When it comes to postmodern choreography, Trisha Brown is royalty. Her half-century of work includes the exhilaratingly disorienting “equipment pieces” (as in Walking on the Wall), her beguiling mathematical structures (as in her “accumulations”), her famously liquid movement quality (see Brown's Artist Statement for her elegant definition of “pure movement”), and her reenvisioning of dance on a proscenium stage. Her influence on an international scale is huge and subtly pervasive.
Sadly, Brown, 76, has been felled by a series of mini-strokes that left her unable to create new work. Well-loved for her generosity and playfulness as well as for her choreographic genius, she will be missed by many who anticipated each new work with pleasure.
Brown rehearsing in her loft, 1970s. Photo by Lois Greenfield, Perron collection.

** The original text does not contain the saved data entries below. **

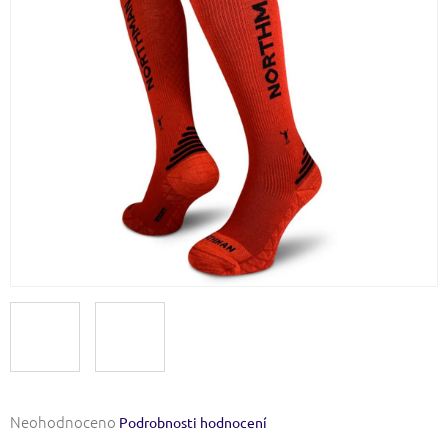
Průměrné
Neohodnoceno
Podrobnosti hodnocení
hodnocení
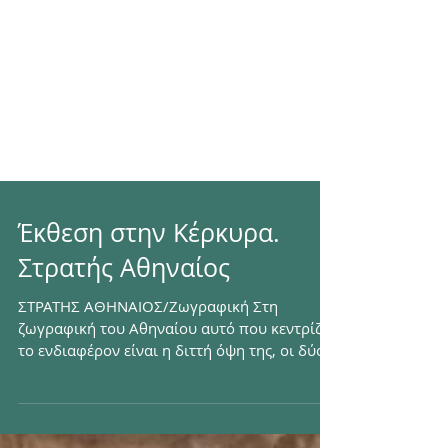
Έκθεση στην Κέρκυρα.
Στρατής Αθηναίος
ΣΤΡΑΤΗΣ ΑΘΗΝΑΙΟΣ/Ζωγραφική Στη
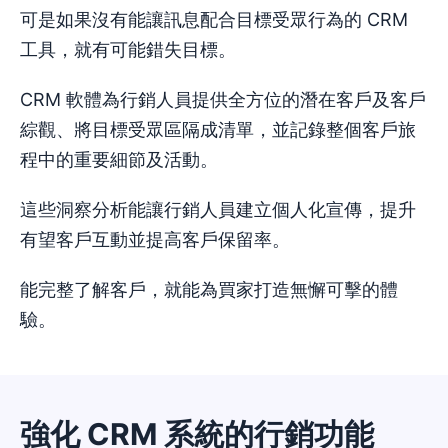
可是如果沒有能讓訊息配合目標受眾行為的 CRM
工具，就有可能錯失目標。
CRM 軟體為行銷人員提供全方位的潛在客戶及客戶
綜觀、將目標受眾區隔成清單，並記錄整個客戶旅
程中的重要細節及活動。
這些洞察分析能讓行銷人員建立個人化宣傳，提升
有望客戶互動並提高客戶保留率。
能完整了解客戶，就能為買家打造無懈可擊的體
驗。
強化 CRM 系統的行銷功能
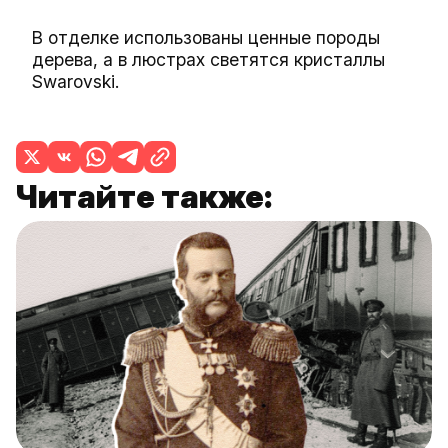
В отделке использованы ценные породы
дерева, а в люстрах светятся кристаллы
Swarovski.
Читайте также:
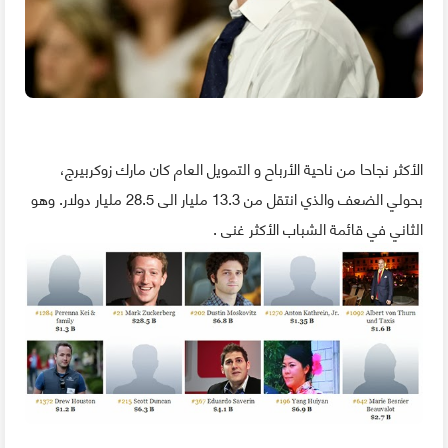
الأكثر نجاحا من ناحية الأرباح و التمويل العام كان مارك زوكربيرج،
بحولي الضعف والذي انتقل من 13.3 مليار الى 28.5 مليار دولار. وهو
الثاني في قائمة الشباب الأكثر غنى .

During its season at Brooklyn Academy of Music last winter, the Trisha Brown Dance Company announced a three-part plan to continue her work. First, taking a page from the Cunningham Dance Foundation’s “Legacy Tour,” TBDC has embarked on a three-year tour called “Proscenium Works, 1979–2011.” The repertoire will include her well-known collaborations with the likes of artists Robert Rauschenberg and Donald Judd, and composer Laurie Anderson, with titles like Set and Reset, Glacial Decoy, and Foray Forêt. The job of artistic director will be shared by her two longest dance associates: Diane Madden and Carolyn Lucas, who have been with the company 33 and 29 years respectively.
In 2015, the company will return to the 1970s-type of presentation, when Brown’s dances appeared in art galleries, firehouses, and other non-proscenium spaces. Brown aligned herself more with art than entertainment, and she is often the first choreographer museum curators think of when extending into “performance.”
The last prong of the plan is to create an online interactive media library in the spirit of experimenting with another non-theatrical space. Needless to say, it will be comforting to still have Trisha with us in this way.